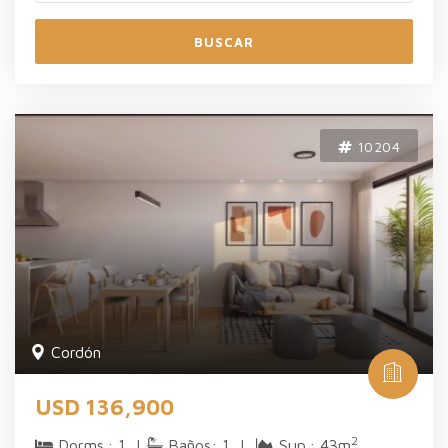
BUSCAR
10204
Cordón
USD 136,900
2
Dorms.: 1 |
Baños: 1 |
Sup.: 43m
═══
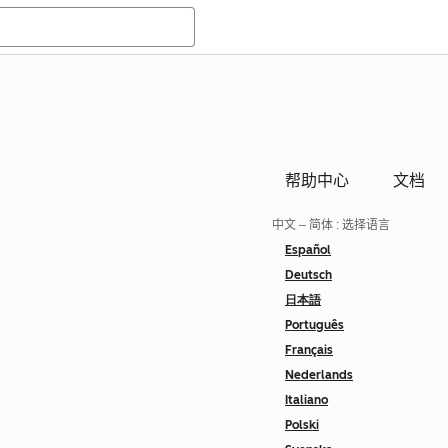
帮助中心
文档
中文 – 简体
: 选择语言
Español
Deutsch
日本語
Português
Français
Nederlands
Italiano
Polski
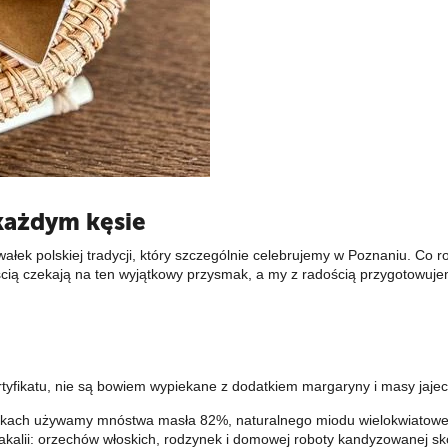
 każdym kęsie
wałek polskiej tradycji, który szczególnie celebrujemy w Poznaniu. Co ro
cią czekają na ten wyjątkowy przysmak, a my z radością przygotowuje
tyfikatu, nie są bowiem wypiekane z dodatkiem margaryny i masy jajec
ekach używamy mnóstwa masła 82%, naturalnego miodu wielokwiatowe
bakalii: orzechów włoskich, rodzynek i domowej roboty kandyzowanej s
═══
** Task requirements **
Your task for the entries above: copy exactly the span starting with the line with "każdym kęsie" and going on through the line with "tyfikatu, nie są", both lines included, and nothing else.

** Answer to this task **
 każdym kęsie
wałek polskiej tradycji, który szczególnie celebrujemy w Poznaniu. Co ro
cią czekają na ten wyjątkowy przysmak, a my z radością przygotowuje
tyfikatu, nie są bowiem wypiekane z dodatkiem margaryny i masy jajec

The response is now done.